- [TASK TO CARRY OUT]
Scan the entries below. List each line with "İade".

Collected data:
↓
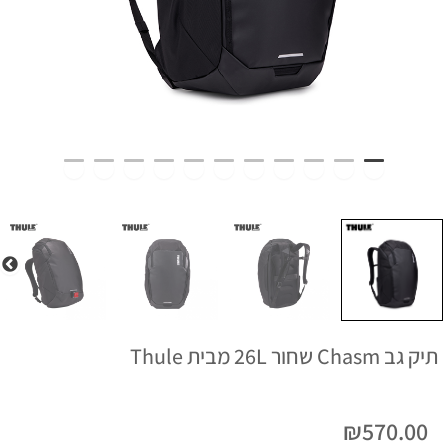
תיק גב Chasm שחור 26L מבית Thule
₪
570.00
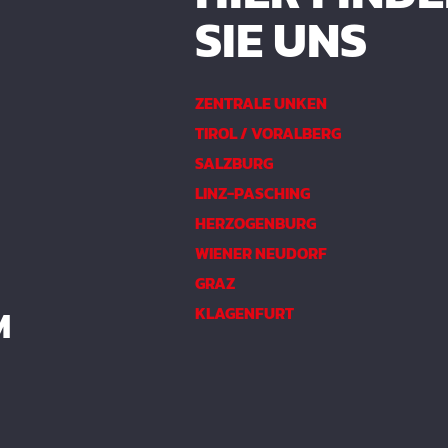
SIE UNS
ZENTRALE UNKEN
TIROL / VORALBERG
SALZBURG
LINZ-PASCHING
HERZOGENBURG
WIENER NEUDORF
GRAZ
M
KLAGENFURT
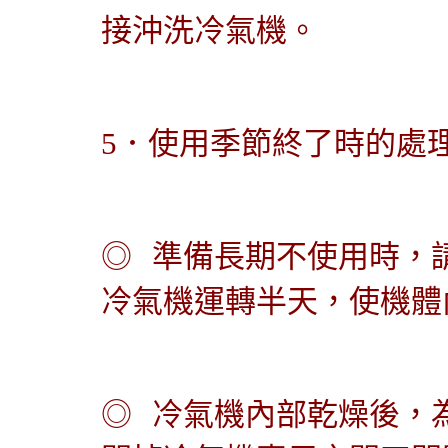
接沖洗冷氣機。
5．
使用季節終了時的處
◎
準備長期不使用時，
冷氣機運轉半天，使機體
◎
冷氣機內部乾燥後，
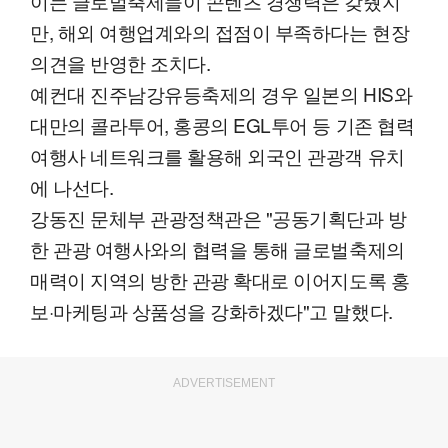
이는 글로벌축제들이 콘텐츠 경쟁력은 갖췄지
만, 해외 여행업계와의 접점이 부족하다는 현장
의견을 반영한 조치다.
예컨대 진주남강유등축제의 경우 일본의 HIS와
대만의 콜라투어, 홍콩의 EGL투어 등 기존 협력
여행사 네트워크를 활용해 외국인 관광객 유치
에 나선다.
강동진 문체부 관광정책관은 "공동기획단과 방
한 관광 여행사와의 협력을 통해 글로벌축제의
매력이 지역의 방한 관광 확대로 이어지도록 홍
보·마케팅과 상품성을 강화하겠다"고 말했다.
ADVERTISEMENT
↑
↓
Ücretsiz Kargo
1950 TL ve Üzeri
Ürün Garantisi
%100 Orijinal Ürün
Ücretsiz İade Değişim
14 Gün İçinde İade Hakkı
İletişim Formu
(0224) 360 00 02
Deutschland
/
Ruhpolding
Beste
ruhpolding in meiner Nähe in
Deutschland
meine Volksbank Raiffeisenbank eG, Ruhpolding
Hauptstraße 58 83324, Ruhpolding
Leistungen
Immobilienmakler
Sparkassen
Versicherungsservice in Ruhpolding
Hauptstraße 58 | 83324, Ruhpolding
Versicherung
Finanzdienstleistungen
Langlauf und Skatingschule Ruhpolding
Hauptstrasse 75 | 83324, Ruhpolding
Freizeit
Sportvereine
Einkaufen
↑
↓
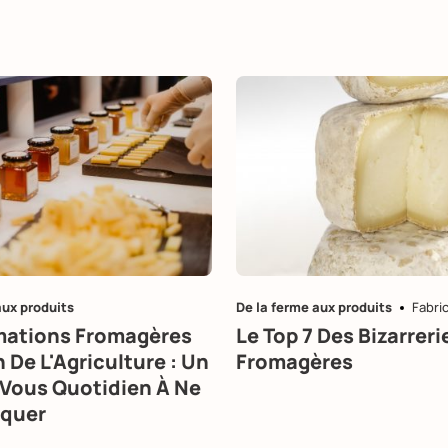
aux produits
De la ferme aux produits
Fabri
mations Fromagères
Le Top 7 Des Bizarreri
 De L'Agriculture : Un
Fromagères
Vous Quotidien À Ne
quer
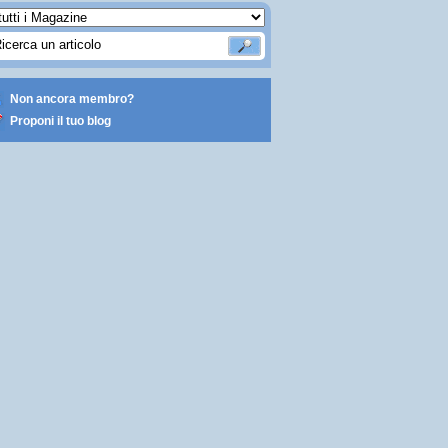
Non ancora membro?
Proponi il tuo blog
↑
- [WRITTEN SOLUTION]
Ücretsiz İade Değişim
14 Gün İçinde İade Hakkı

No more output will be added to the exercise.